But apparently, OpenGov was the largest company GTY was targeting for the deal. And after GTY proceeded without including it, OpenGov and GTY are now suing each other in federal court.
The deal was a kind of “reverse IPO,” where GTY was formed as a shell company and had an initial public offering in 2016 in order to raise money. It then set out to acquire companies with that money, giving those companies a path to going public without having an IPO of their own.
According to OpenGov’s complaint, filed in the U.S. District Court of Northern California, GTY President and Chief Financial Officer Harry You offered to put OpenGov at the center of the deal — OpenGov would be acquired for at least $225 million and OpenGov CEO Zac Bookman would be made CEO of the new company. As part of that potential deal, OpenGov signed a confidentiality agreement with GTY and then shared its corporate strategy with it.
That strategy involved acquiring several companies, which OpenGov introduced GTY to. Those six companies then became involved in the GTY deal, but OpenGov was cut out.

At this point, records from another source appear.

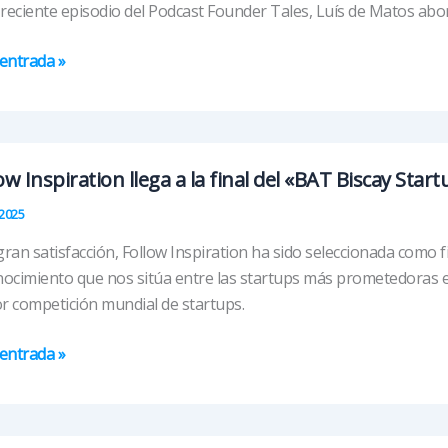
motriz
 reciente episodio del Podcast Founder Tales, Luís de Matos abo
acto
entrada »
matización
ow Inspiration llega a la final del «BAT Biscay Star
2025
ado
al”
ran satisfacción, Follow Inspiration ha sido seleccionada como f
ocimiento que nos sitúa entre las startups más prometedoras en 
 competición mundial de startups.
w
entrada »
ration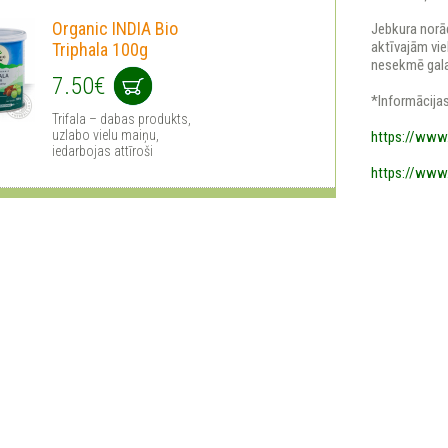
Organic INDIA Bio
Jebkura norā
aktīvajām vie
Triphala 100g
nesekmē gala
7.50€
*Informācijas
Trifala – dabas produkts,
uzlabo vielu maiņu,
https://www.
iedarbojas attīroši
https://www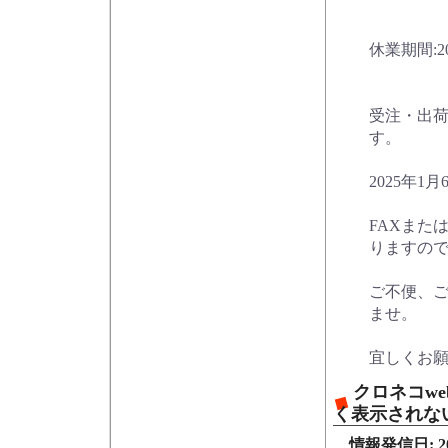
休業期間:20
受注・出荷
す。
2025年
FAXまた
りますの
ご不便、
ませ。
宜しくお
クロネコweb
く表示されな
情報発信日: 202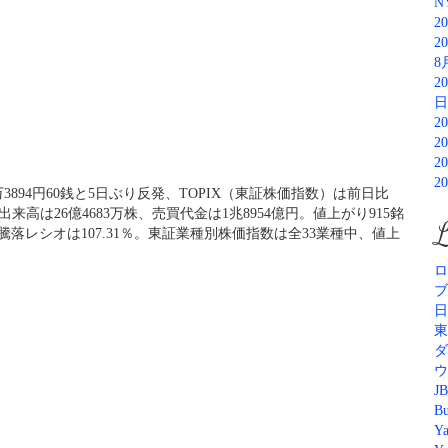
N
2
2
8
2
日
2
2
2
2
万3894円60銭と5日ぶり反発、TOPIX（東証株価指数）は前日比
。出来高は26億4683万株、売買代金は1兆8954億円。値上がり915銘
L
騰落レシオは107.31％。東証業種別株価指数は全33業種中、値上
ロ
ブ
日
東
ダ
ウ
JB
Bu
Y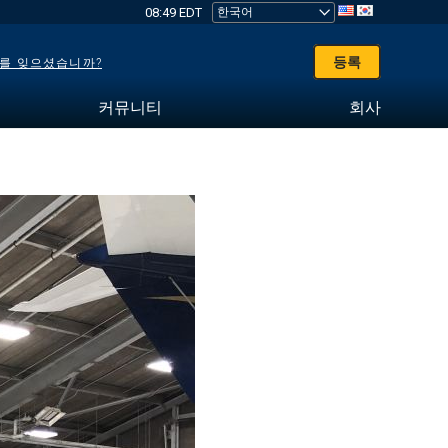
08:49 EDT
등록
를 잊으셨습니까?
커뮤니티
회사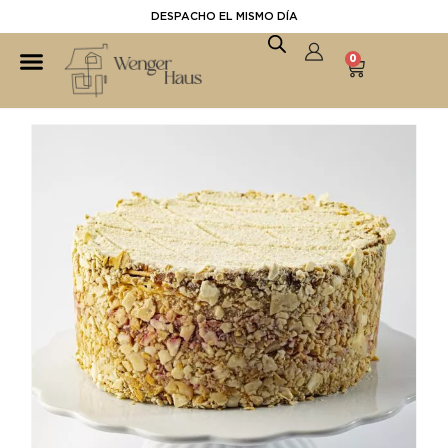
DESPACHO EL MISMO DÍA
0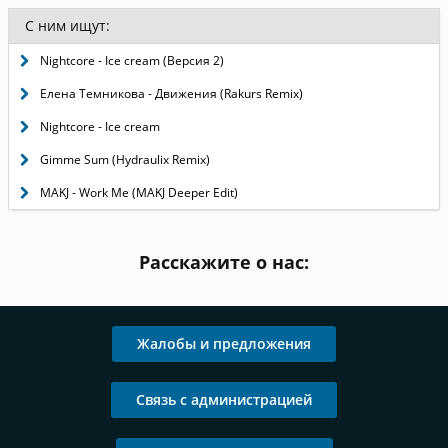
С ним ищут:
Nightcore - Ice cream (Версия 2)
Елена Темникова - Движения (Rakurs Remix)
Nightcore - Ice cream
Gimme Sum (Hydraulix Remix)
MAKJ - Work Me (MAKJ Deeper Edit)
Расскажите о нас:
Жалобы и предложения
Связь с администрацией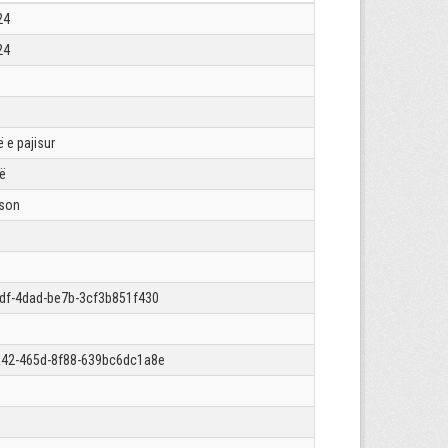
24
24
 e pajisur
rë
json
df-4dad-be7b-3cf3b851f430
42-465d-8f88-639bc6dc1a8e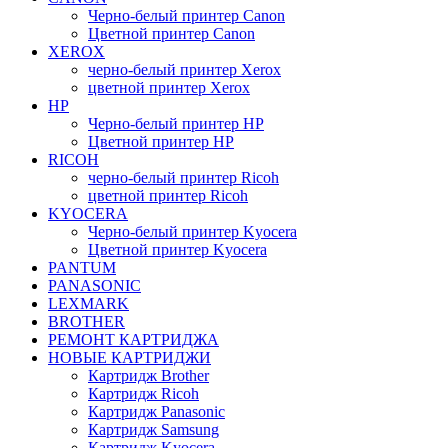
Черно-белый принтер Canon
Цветной принтер Canon
XEROX
черно-белый принтер Xerox
цветной принтер Xerox
HP
Черно-белый принтер HP
Цветной принтер HP
RICOH
черно-белый принтер Ricoh
цветной принтер Ricoh
KYOCERA
Черно-белый принтер Kyocera
Цветной принтер Kyocera
PANTUM
PANASONIC
LEXMARK
BROTHER
РЕМОНТ КАРТРИДЖА
НОВЫЕ КАРТРИДЖИ
Картридж Brother
Картридж Ricoh
Картридж Panasonic
Картридж Samsung
Картридж Kyocera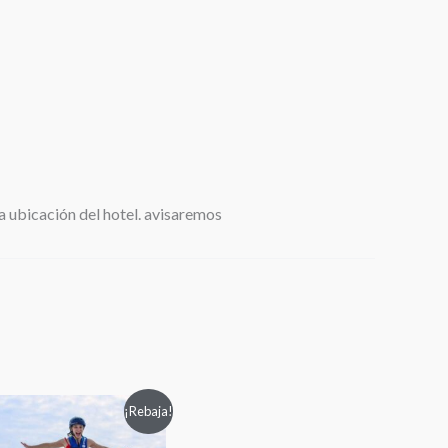
a ubicación del hotel. avisaremos
Original
Current
¡Rebaja!
price
price
was:
is: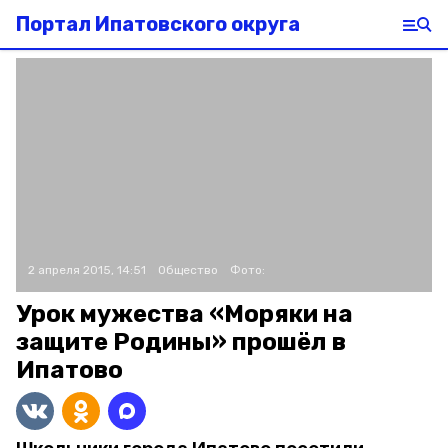
Портал Ипатовского округа
2 апреля 2015, 14:51
Общество
Фото:
Урок мужества «Моряки на
защите Родины» прошёл в
Ипатово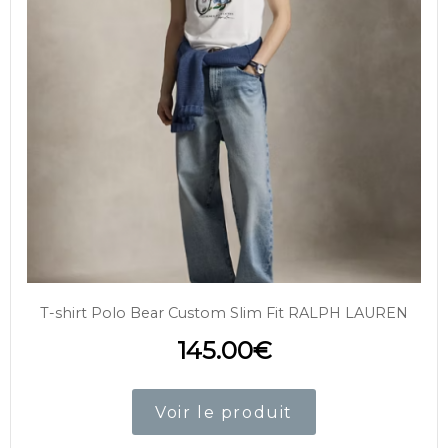
T-shirt Polo Bear Custom Slim Fit RALPH LAUREN
145.00
€
Voir le produit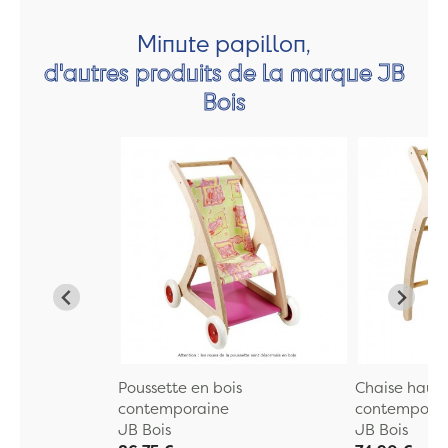
Minute papillon,
d'autres produits de la marque JB
Bois
Poussette en bois
Chaise haute
contemporaine
contempora
JB Bois
JB Bois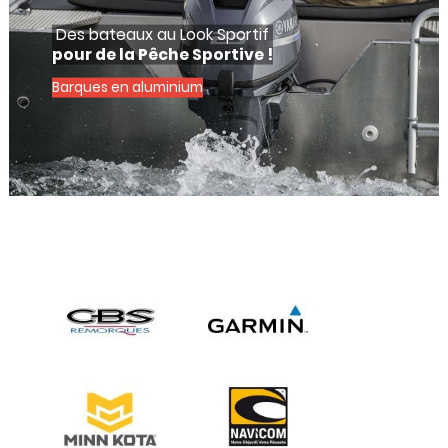
Des bateaux au Look Sportif
pour de la Pêche Sportive !
Barques en aluminium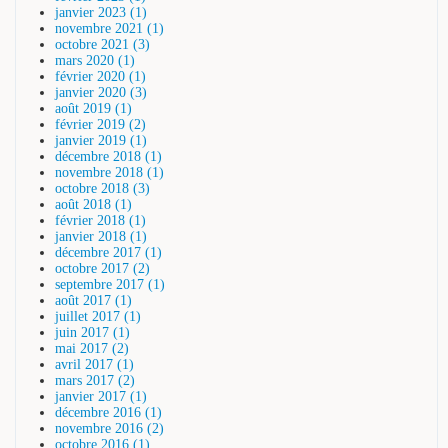
janvier 2023 (1)
novembre 2021 (1)
octobre 2021 (3)
mars 2020 (1)
février 2020 (1)
janvier 2020 (3)
août 2019 (1)
février 2019 (2)
janvier 2019 (1)
décembre 2018 (1)
novembre 2018 (1)
octobre 2018 (3)
août 2018 (1)
février 2018 (1)
janvier 2018 (1)
décembre 2017 (1)
octobre 2017 (2)
septembre 2017 (1)
août 2017 (1)
juillet 2017 (1)
juin 2017 (1)
mai 2017 (2)
avril 2017 (1)
mars 2017 (2)
janvier 2017 (1)
décembre 2016 (1)
novembre 2016 (2)
octobre 2016 (1)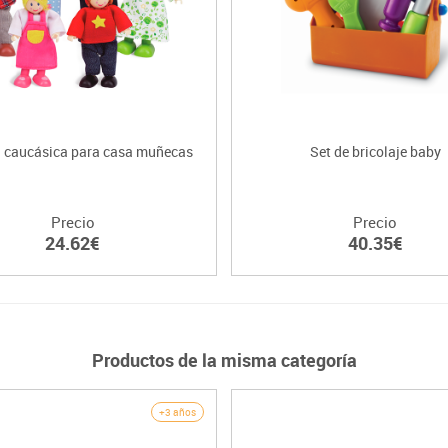
a caucásica para casa muñecas
Set de bricolaje baby
Precio
Precio
24.62€
40.35€
Productos de la misma categoría
+3 años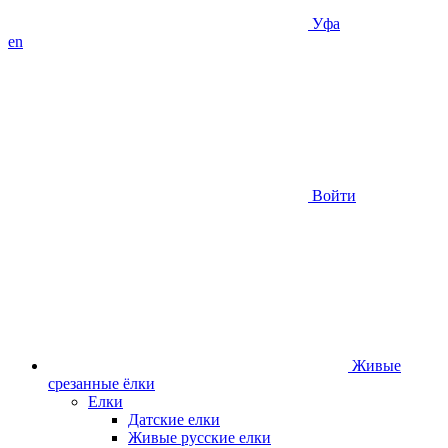
Уфа
en
Войти
Живые
срезанные ёлки
Елки
Датские елки
Живые русские елки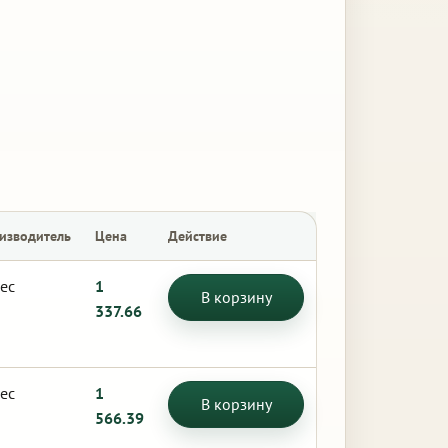
изводитель
Цена
Действие
ес
1
В корзину
337.66
ес
1
В корзину
566.39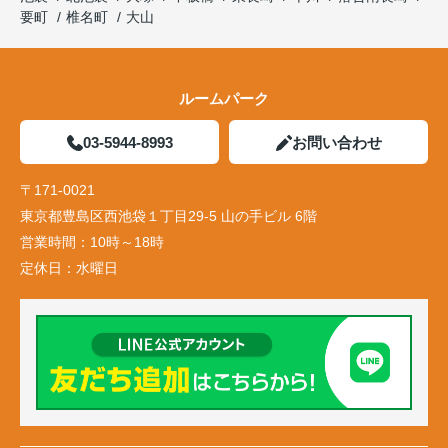
要町
椎名町
大山
ルームパーク
03-5944-8993
お問い合わせ
〒171-0021
東京都豊島区西池袋１丁目29-5 山の手ビル 6階
営業時間：
10時～18時
定休日：
水曜日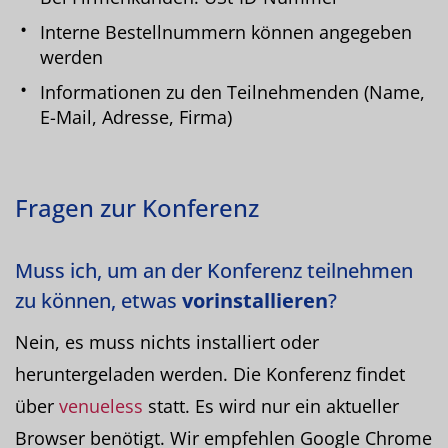
Interne Bestellnummern können angegeben
werden
Informationen zu den Teilnehmenden (Name,
E-Mail, Adresse, Firma)
Fragen zur Konferenz
Muss ich, um an der Konferenz teilnehmen
zu können, etwas
vorinstallieren
?
Nein, es muss nichts installiert oder
heruntergeladen werden. Die Konferenz findet
über
venueless
statt. Es wird nur ein aktueller
Browser benötigt. Wir empfehlen Google Chrome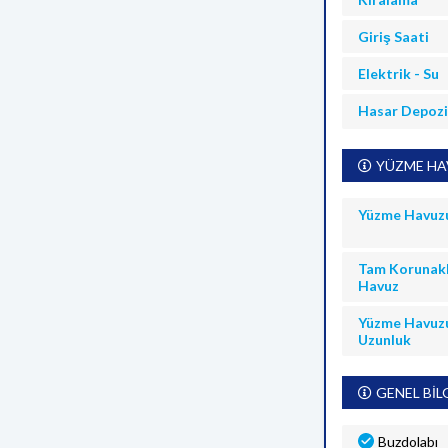
Giriş Saati
Elektrik - Su
Hasar Depoz
YÜZME HAV
Yüzme Havuz
Tam Korunakl
Havuz
Yüzme Havuz
Uzunluk
GENEL BİL
Buzdolabı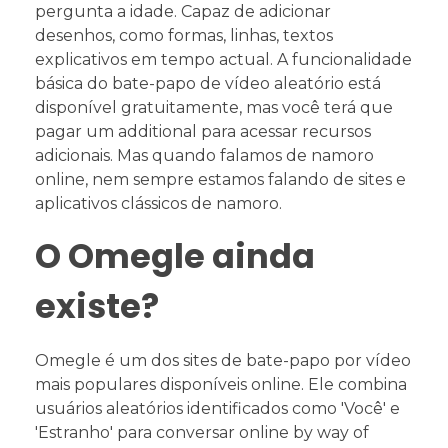
pergunta a idade. Capaz de adicionar
desenhos, como formas, linhas, textos
explicativos em tempo actual. A funcionalidade
básica do bate-papo de vídeo aleatório está
disponível gratuitamente, mas você terá que
pagar um additional para acessar recursos
adicionais. Mas quando falamos de namoro
online, nem sempre estamos falando de sites e
aplicativos clássicos de namoro.
O Omegle ainda
existe?
Omegle é um dos sites de bate-papo por vídeo
mais populares disponíveis online. Ele combina
usuários aleatórios identificados como 'Você' e
'Estranho' para conversar online by way of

OpenGov’s claims against GTY include fraud and breach of contract, since a portion of the confidentiality agreement specified that GTY wouldn’t use any of the information OpenGov shared with it unless it was “in connection with … a potential transaction with [OpenGov].”
“GTY Holdings’ breach of the Confidentiality Agreement and wrongful acquisition of OpenGov’s confidential and proprietary information … threatens to allow the GTY Defendants unlawfully to establish a competing company using intellectual property the GTY Defendants have not developed” the document reads.
The filing also states that “the GTY Defendants courted Mr. Bookman with lavish dinners and invitations to exclusive events, like game seven of the NBA Finals.” The last two NBA Finals, both between the Cleveland Cavaliers and the Golden State Warriors, ended before reaching seven games.
The company is asking the court for monetary damages as well as to establish “a constructive trust over OpenGov’s interest in [GTY], or over their increased value due to the business combination, or over their profits,” as well as “disgorgement of (GTY’s) unjust enrichment.”
GTY’s complaint, filed in the U.S. District Court of Southern New York one day before OpenGov’s lawsuit was filed in California, alleged that OpenGov had already approached GTY and demanded $50 million for breach of contract. The filing argued that GTY never breached the contract and that the information OpenGov gave it wasn’t proprietary.
It also states that its decision not to acquire OpenGov was "based on, among other things, the information OpenGov provided to GTY Holdings and OpenGov's failure to respond timely to GTY Holdings."
The document also points out that due to the nature of “special purpose acquisition companies” like GTY, the company must complete its mergers with the other companies by May 1, 2019 or return all of its shareholders’ money and dissolve itself.
“Spurned by its exclusion from GTY Holdings's business combination, OpenGov has demanded an excessive payment — knowing full well that time is of the essence and GTY Holdings must consummate its proposed business transaction quickly due to its SPAC restrictions — and has threatened to seek injunctive relief of some sort which could interfere with GTY Holdings's upcoming transactions,” the filing reads.
GTY has asked the California court to transfer the case OpenGov filed to the New York court.
Representatives of GTY and OpenGov did not respond to emails and phone calls requesting comment.